AI really is going to destroy the world, but imagining the world that it destroys looks just like this one but with the addition of an AGI is naive, in the same way that trying to explain AI risk to someone from 1700 as “ok so there’s a building full of boxes and those boxes control everyone's minds” would be naive. Between now and doom, AI will continue to become more harmlessly complex and be more and more useful to industry, finance, and all the rest until it is indispensable thanks to profit/competition motives. How ‘smart’ will it be when it becomes indispensable? Who knows, but not necessarily very smart in IQ terms.

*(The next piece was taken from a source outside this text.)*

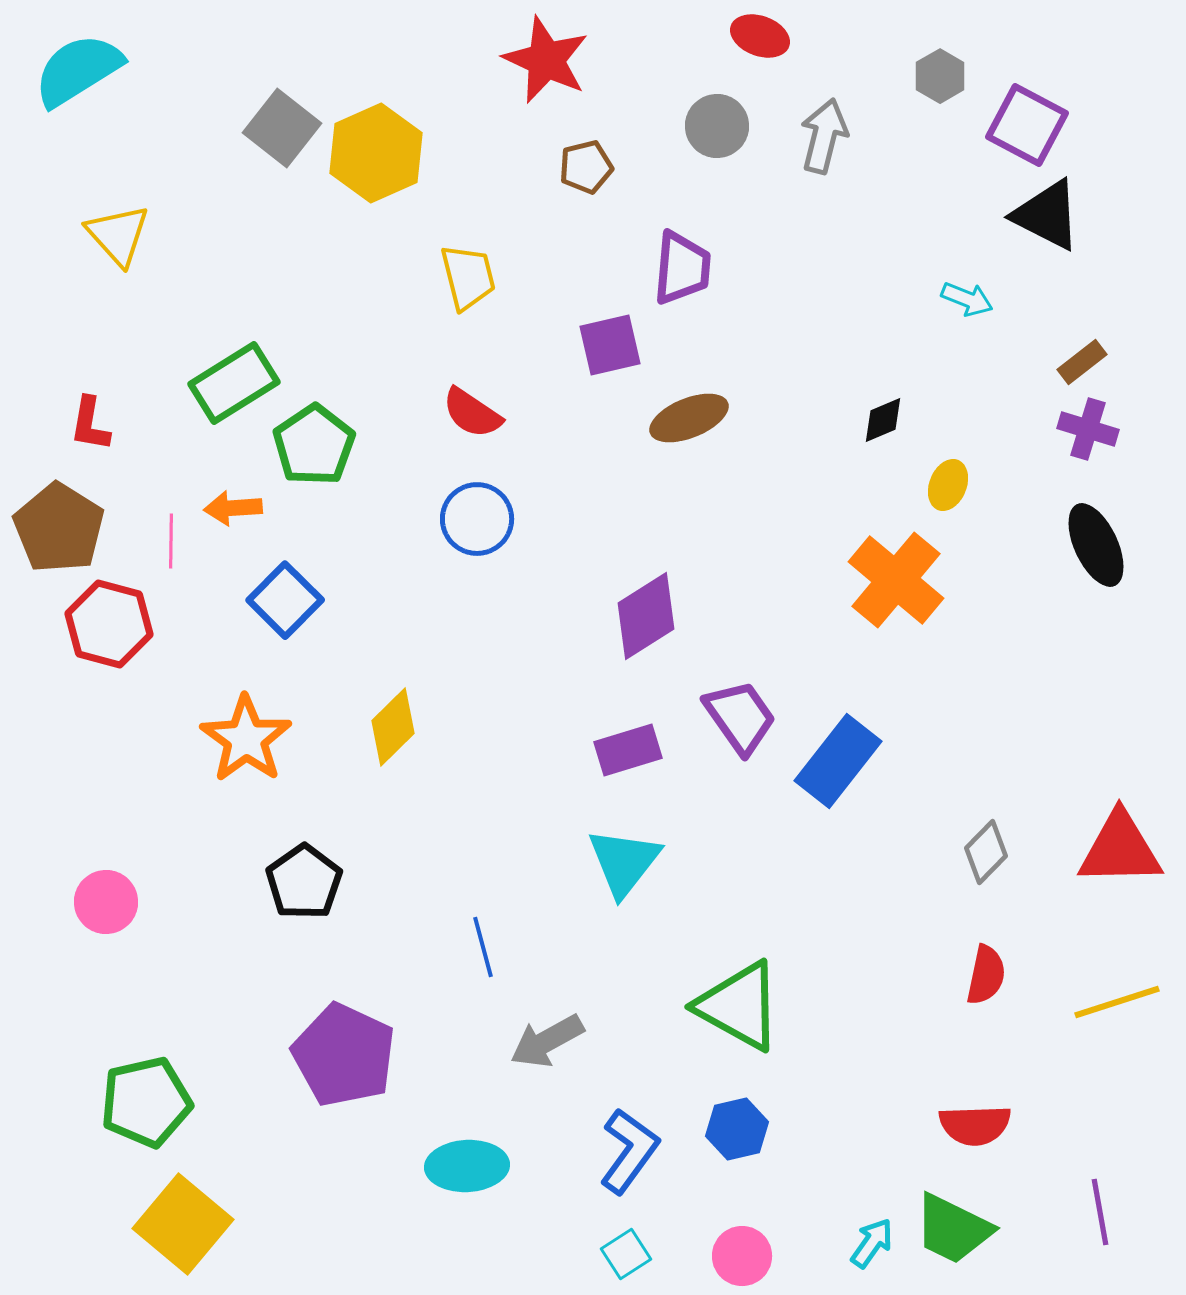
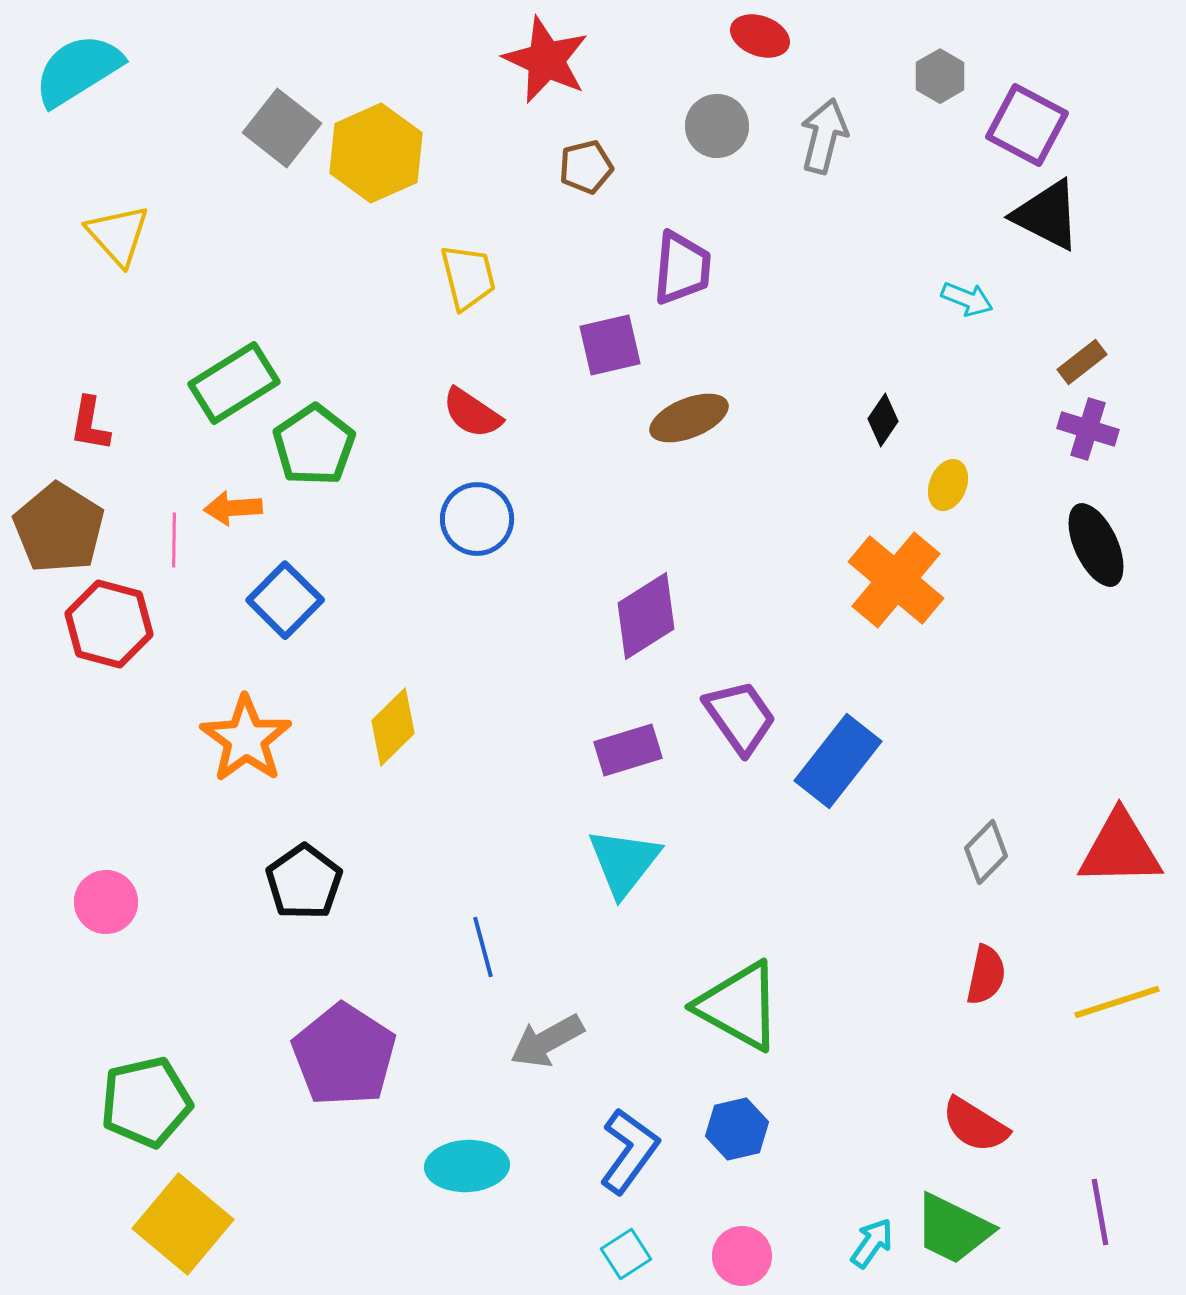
black diamond at (883, 420): rotated 33 degrees counterclockwise
pink line at (171, 541): moved 3 px right, 1 px up
purple pentagon at (344, 1055): rotated 8 degrees clockwise
red semicircle at (975, 1125): rotated 34 degrees clockwise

How ‘smart’ is the internet? If the AI-doom scenario of an unaligned super-intelligence comes to pass at all, it will already be networked with every important lever of power before the scenario starts at all.
For those not entirely infatuated with the kinds of progress we’ve experienced in the last 400 years, there’s an additional imaginable failure mode: AI never ‘takes over’ in a political sense but nonetheless destroys us all by helping us destroy ourselves, probably in ways that seemed like excellent marketing decisions the corporate nightmares that rule the future.
Please interview someone in the alignment community! Many of these arguments have been talked about for a long time. Ultimately, predicting how a machine that can think a million times faster than you and has access to all the knowledge in the world will act is very hard. I can't tell you how an unaligned AI might take over the world, but I also cant tell you what chess moves Magnus Carlsen will play to beat his opponent. In both cases, the outcome can be guess much better than the specific sequence to achieve it.
Ok, but we can at least try to think about what the easiest or most likely paths would be, and maybe closing those off will give us a little bit of time?
The Water Line writes:
I think approaching this using complexity theory seems unfruitful.
For example, someone could ask, “Is it possible to drive from LA to NYC?” The answer is obviously yes, but from a complexity theory perspective, this might be considered remarkable, since all of the thousands of people on the road have to “cooperate” to avoid crashing into each other.
One reason it’s possible to get from LA to NYC is that a person (or AI) doesn’t have to model everyone’s interaction with everyone else all at once. It’s much more feasible to keep track of one's immediate environment. If an AI is programmed to “go northeast” and “correct course if it looks like you’ll crash in the next five seconds”, that’s enough to take it pretty far in the right direction.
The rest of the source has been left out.